Material shown section start
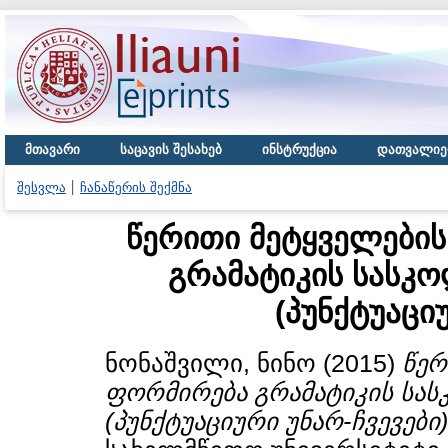
მთავარი
საცავის შესახებ
ინსტრუქცია
დათვალიე
შესვლა
ჩანაწერის შექმნა
წერითი მეტყველების
გრამატიკის სასკო
(პუნქტუაცი
ნონაშვილი, ნინო
(2015)
წერ
ფორმირება გრამატიკის სას
(პუნქტუაციური უნარ-ჩვევები)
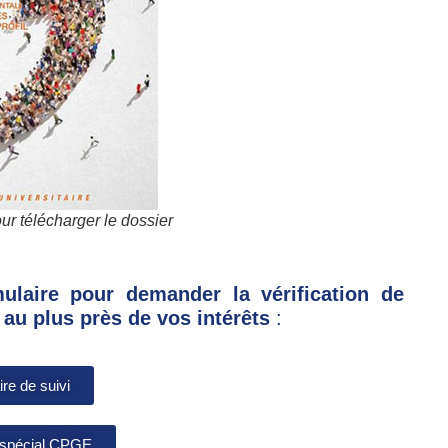
ur télécharger le dossier
ulaire pour demander la vérification de
au plus près de vos intérêts
:
re de suivi
 spécial CPGE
Material shown section end
Exercise details >> Please reproduce every record exactly as written, excluding the pictures.

Exercise answer >>
მთავარი
საცავის შესახებ
ინსტრუქცია
დათვალიე
შესვლა
ჩანაწერის შექმნა
წერითი მეტყველების
გრამატიკის სასკო
(პუნქტუაცი
ნონაშვილი, ნინო
(2015)
წერ
ფორმირება გრამატიკის სას
(პუნქტუაციური უნარ-ჩვევები)
ur télécharger le dossier
ulaire pour demander la vérification de
au plus près de vos intérêts
:
re de suivi
 spécial CPGE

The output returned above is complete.